As I grew into adulthood, I had the opportunity to hear both sides of the
dilemma ‘ to be or not to be ‘ a mom. I have heard so many women curse motherhood. I never understood this. True, it can be very hard, and very frustrating. But, it can also be full of unspeakable joy!
I’m writing this article with the most beautiful blessing that God has ever bestowed upon me sitting in my lap staring up at me with a whimsical smile on her face. Fifteen years ago I was told by doctors I would never have her. I miscarried a child in 1990 when I was young and irresponsible. I was doing drugs, hopping bars, and drinking like a lush. Unfortunately my miscarriage caused an infection in my womb. I didn’t find out until several months later after I had been married for four months. When the doctor examined me, he explained to me that the infection had caused my ovaries to stop producing eggs. He said that I would probably be able to take an ovulatory drug but that it would only give me a 15% chance of becoming pregnant. And so, for fifteen years I remained childless, until my beautiful Bethany was born.
Although I do understand why some women would rather not have children, I don’t think I will ever understand abortion. Even though I’m almost driven mad on the hour by mine and Bethany’s seemingly constant squabbles over teething, gas and tummy aches and the occasional “cranks”, she still never ceases to amaze me. When things are quiet, no fussies or complaints, I stare into her eyes and wonder what she is thinking. My grandmother used to say, “ The eyes of a child are on full of much wisdom.” She was right. The innocent purity of an infant’s love knows no bounds. To me, motherhood is one of the many special ways our heavenly father shows His unending love.
My own mother passed away January 28, 2006. She wasn’t the world’s most perfect mom, but as I look back on my childhood, she did her best. My greatest hope is to be the best mother I can be to my daughter and as she grows, teach her to be the same. Sadly, that tradition is dying. Being a mother is also being a teacher.
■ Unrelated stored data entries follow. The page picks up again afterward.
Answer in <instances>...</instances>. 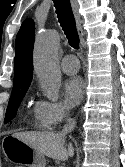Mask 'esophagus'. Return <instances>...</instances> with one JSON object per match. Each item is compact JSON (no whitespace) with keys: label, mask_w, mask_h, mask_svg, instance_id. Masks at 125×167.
I'll list each match as a JSON object with an SVG mask.
<instances>
[{"label":"esophagus","mask_w":125,"mask_h":167,"mask_svg":"<svg viewBox=\"0 0 125 167\" xmlns=\"http://www.w3.org/2000/svg\"><path fill=\"white\" fill-rule=\"evenodd\" d=\"M71 2V6H72V11L75 17V21H76V27H77V31L80 35L81 40L83 41L84 38V32H83V28H82V21H81V16L79 13V5L77 0H70Z\"/></svg>","instance_id":"obj_1"}]
</instances>
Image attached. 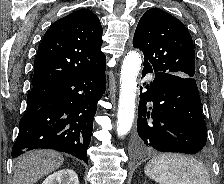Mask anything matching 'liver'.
Returning <instances> with one entry per match:
<instances>
[{
  "label": "liver",
  "instance_id": "liver-1",
  "mask_svg": "<svg viewBox=\"0 0 224 184\" xmlns=\"http://www.w3.org/2000/svg\"><path fill=\"white\" fill-rule=\"evenodd\" d=\"M63 155L53 150H34L21 155L13 167V184H35L44 176L59 169Z\"/></svg>",
  "mask_w": 224,
  "mask_h": 184
}]
</instances>
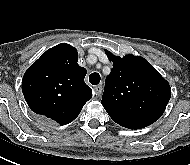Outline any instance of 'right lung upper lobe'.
I'll return each instance as SVG.
<instances>
[{"mask_svg": "<svg viewBox=\"0 0 190 165\" xmlns=\"http://www.w3.org/2000/svg\"><path fill=\"white\" fill-rule=\"evenodd\" d=\"M77 50L69 44L48 49L25 72L24 98L33 112L58 122H72L92 90L84 82L87 70L77 63Z\"/></svg>", "mask_w": 190, "mask_h": 165, "instance_id": "cb5924a9", "label": "right lung upper lobe"}]
</instances>
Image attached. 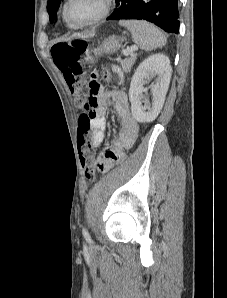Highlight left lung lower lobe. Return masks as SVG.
I'll return each instance as SVG.
<instances>
[{
    "mask_svg": "<svg viewBox=\"0 0 227 298\" xmlns=\"http://www.w3.org/2000/svg\"><path fill=\"white\" fill-rule=\"evenodd\" d=\"M107 20L144 19L169 33L179 31L178 0H116Z\"/></svg>",
    "mask_w": 227,
    "mask_h": 298,
    "instance_id": "1",
    "label": "left lung lower lobe"
}]
</instances>
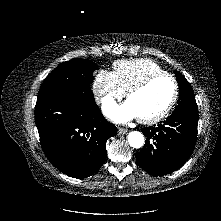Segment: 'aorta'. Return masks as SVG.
<instances>
[{"label": "aorta", "mask_w": 221, "mask_h": 221, "mask_svg": "<svg viewBox=\"0 0 221 221\" xmlns=\"http://www.w3.org/2000/svg\"><path fill=\"white\" fill-rule=\"evenodd\" d=\"M128 143L133 148H141L144 145V136L139 131H132L127 136Z\"/></svg>", "instance_id": "762f6f07"}]
</instances>
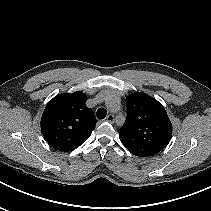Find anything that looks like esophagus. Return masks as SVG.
<instances>
[{
  "label": "esophagus",
  "mask_w": 211,
  "mask_h": 211,
  "mask_svg": "<svg viewBox=\"0 0 211 211\" xmlns=\"http://www.w3.org/2000/svg\"><path fill=\"white\" fill-rule=\"evenodd\" d=\"M105 121L109 122V123H113L114 122V116L112 114H109L106 118Z\"/></svg>",
  "instance_id": "1"
}]
</instances>
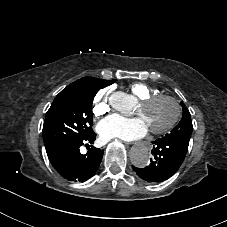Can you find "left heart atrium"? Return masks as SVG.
Masks as SVG:
<instances>
[{
  "label": "left heart atrium",
  "mask_w": 227,
  "mask_h": 227,
  "mask_svg": "<svg viewBox=\"0 0 227 227\" xmlns=\"http://www.w3.org/2000/svg\"><path fill=\"white\" fill-rule=\"evenodd\" d=\"M148 129L147 124L140 117L125 119L116 115L102 120L97 126V132L103 140L132 141L144 137Z\"/></svg>",
  "instance_id": "left-heart-atrium-1"
}]
</instances>
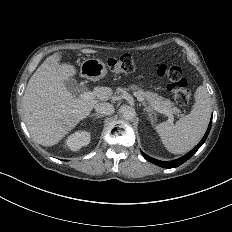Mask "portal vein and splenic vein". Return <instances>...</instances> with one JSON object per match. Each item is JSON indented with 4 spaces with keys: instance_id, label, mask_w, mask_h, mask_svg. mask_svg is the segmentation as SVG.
<instances>
[{
    "instance_id": "obj_1",
    "label": "portal vein and splenic vein",
    "mask_w": 232,
    "mask_h": 232,
    "mask_svg": "<svg viewBox=\"0 0 232 232\" xmlns=\"http://www.w3.org/2000/svg\"><path fill=\"white\" fill-rule=\"evenodd\" d=\"M93 96H94V94L92 93V92H82V93H80V94H78V98H82V99H91V98H93ZM137 99H138V101H140V102H147L146 101V99L145 98H143L142 96H138L137 97ZM155 111H157V112H161V113H163V111L162 110H160L157 106H155V105H150ZM165 115H167V116H171L172 114L171 113H164ZM171 122H173V120L171 119L170 120Z\"/></svg>"
}]
</instances>
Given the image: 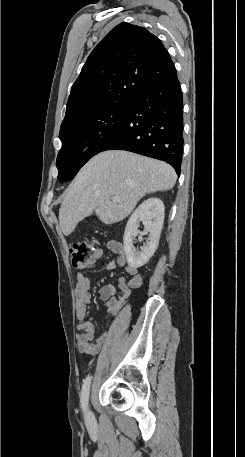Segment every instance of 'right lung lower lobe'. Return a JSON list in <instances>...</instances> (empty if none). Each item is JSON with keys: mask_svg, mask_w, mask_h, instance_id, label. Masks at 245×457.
I'll return each instance as SVG.
<instances>
[{"mask_svg": "<svg viewBox=\"0 0 245 457\" xmlns=\"http://www.w3.org/2000/svg\"><path fill=\"white\" fill-rule=\"evenodd\" d=\"M121 149L171 164L181 172L183 98L177 72L145 86L102 151Z\"/></svg>", "mask_w": 245, "mask_h": 457, "instance_id": "98d812e1", "label": "right lung lower lobe"}]
</instances>
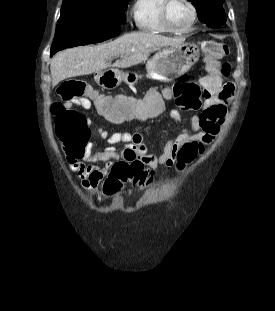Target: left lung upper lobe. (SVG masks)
Segmentation results:
<instances>
[{
  "mask_svg": "<svg viewBox=\"0 0 275 311\" xmlns=\"http://www.w3.org/2000/svg\"><path fill=\"white\" fill-rule=\"evenodd\" d=\"M195 8L199 19L210 28H218L226 22L223 0H188Z\"/></svg>",
  "mask_w": 275,
  "mask_h": 311,
  "instance_id": "left-lung-upper-lobe-1",
  "label": "left lung upper lobe"
}]
</instances>
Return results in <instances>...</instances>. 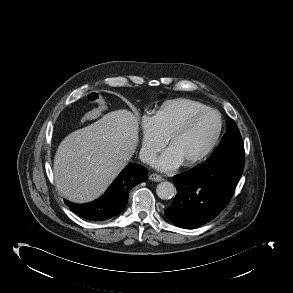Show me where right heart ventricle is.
I'll return each instance as SVG.
<instances>
[{
    "instance_id": "e07e8e85",
    "label": "right heart ventricle",
    "mask_w": 293,
    "mask_h": 293,
    "mask_svg": "<svg viewBox=\"0 0 293 293\" xmlns=\"http://www.w3.org/2000/svg\"><path fill=\"white\" fill-rule=\"evenodd\" d=\"M207 108L201 102L187 98H177L164 102L154 112L153 118L158 131L167 139L190 115Z\"/></svg>"
}]
</instances>
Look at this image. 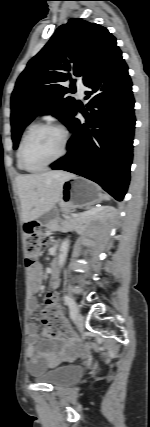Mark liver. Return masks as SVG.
Listing matches in <instances>:
<instances>
[{"label":"liver","mask_w":150,"mask_h":427,"mask_svg":"<svg viewBox=\"0 0 150 427\" xmlns=\"http://www.w3.org/2000/svg\"><path fill=\"white\" fill-rule=\"evenodd\" d=\"M74 177L63 171L18 176L16 179L23 222L38 219L59 201L65 181Z\"/></svg>","instance_id":"liver-1"}]
</instances>
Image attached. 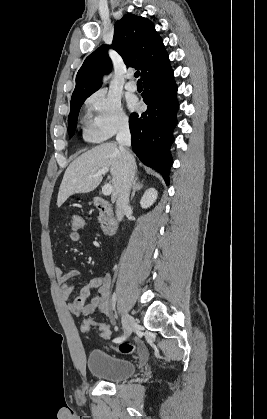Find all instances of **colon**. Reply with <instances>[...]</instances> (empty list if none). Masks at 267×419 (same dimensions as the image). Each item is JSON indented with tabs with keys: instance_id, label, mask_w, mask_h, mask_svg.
<instances>
[{
	"instance_id": "1",
	"label": "colon",
	"mask_w": 267,
	"mask_h": 419,
	"mask_svg": "<svg viewBox=\"0 0 267 419\" xmlns=\"http://www.w3.org/2000/svg\"><path fill=\"white\" fill-rule=\"evenodd\" d=\"M85 224V218L81 215H75L70 221V228L73 232H79ZM96 327L101 334V336L107 340L111 336L110 327L106 324H96L91 319H86L81 323V330L83 332H88L91 328ZM138 349L137 345L133 343H122L118 346V352L123 355H129L134 353Z\"/></svg>"
}]
</instances>
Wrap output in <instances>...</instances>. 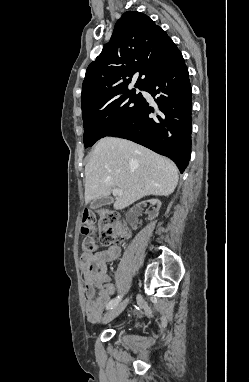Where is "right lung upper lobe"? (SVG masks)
I'll return each instance as SVG.
<instances>
[{
  "label": "right lung upper lobe",
  "mask_w": 249,
  "mask_h": 382,
  "mask_svg": "<svg viewBox=\"0 0 249 382\" xmlns=\"http://www.w3.org/2000/svg\"><path fill=\"white\" fill-rule=\"evenodd\" d=\"M181 57L174 42L150 17L137 11L125 12L117 21L110 41L87 68L82 108L125 94L137 72L135 87L143 89L152 75Z\"/></svg>",
  "instance_id": "right-lung-upper-lobe-1"
}]
</instances>
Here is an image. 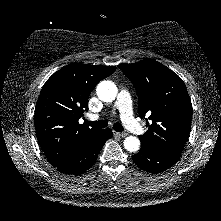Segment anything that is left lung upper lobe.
I'll list each match as a JSON object with an SVG mask.
<instances>
[{"instance_id": "1", "label": "left lung upper lobe", "mask_w": 221, "mask_h": 221, "mask_svg": "<svg viewBox=\"0 0 221 221\" xmlns=\"http://www.w3.org/2000/svg\"><path fill=\"white\" fill-rule=\"evenodd\" d=\"M118 67L134 85L139 115L148 117L149 130L140 141L156 148L181 152L190 133L192 104L182 79L163 64L145 59ZM146 119V118H145Z\"/></svg>"}]
</instances>
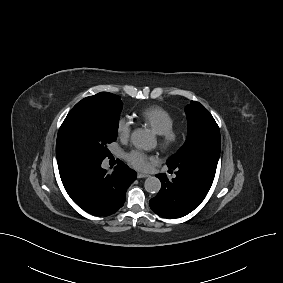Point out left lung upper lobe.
Wrapping results in <instances>:
<instances>
[{"instance_id":"obj_1","label":"left lung upper lobe","mask_w":283,"mask_h":283,"mask_svg":"<svg viewBox=\"0 0 283 283\" xmlns=\"http://www.w3.org/2000/svg\"><path fill=\"white\" fill-rule=\"evenodd\" d=\"M185 112L188 121L186 142L166 164L172 169L194 170L213 182L221 148L219 127L199 102L191 101Z\"/></svg>"}]
</instances>
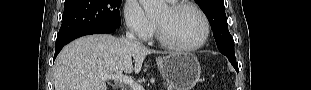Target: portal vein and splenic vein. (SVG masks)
Returning a JSON list of instances; mask_svg holds the SVG:
<instances>
[{"label":"portal vein and splenic vein","instance_id":"1","mask_svg":"<svg viewBox=\"0 0 311 90\" xmlns=\"http://www.w3.org/2000/svg\"><path fill=\"white\" fill-rule=\"evenodd\" d=\"M101 77L104 80H115L127 84L130 90H144L143 86L136 83L132 78L123 75L121 71H117L115 74H102Z\"/></svg>","mask_w":311,"mask_h":90}]
</instances>
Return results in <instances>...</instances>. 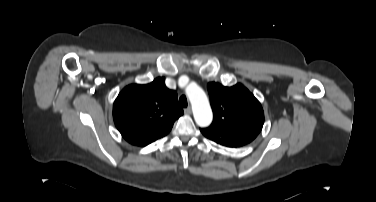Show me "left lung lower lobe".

It is our responsibility to pass on the art of being a parent to our children. It is an art learned by trial and error. Not only should we pass on parenting skills but years of knowledge handed down to us. Most of all we should always pass on the wealth of knowledge found in God’s word. The Lord said, “Train up a child in the way he should go and when he is old he will not depart from it.” We will never go wrong if we raise our children to honor and worship God. This year, mother’s day will be bittersweet. I didn’t know about Bethany until two weeks after my mom’s memorial. She never knew about her granddaughter. Bethany was born on October 31, 2006. This year I will honor my mother by spending my first mother’s day with my very special daughter, my Bethany!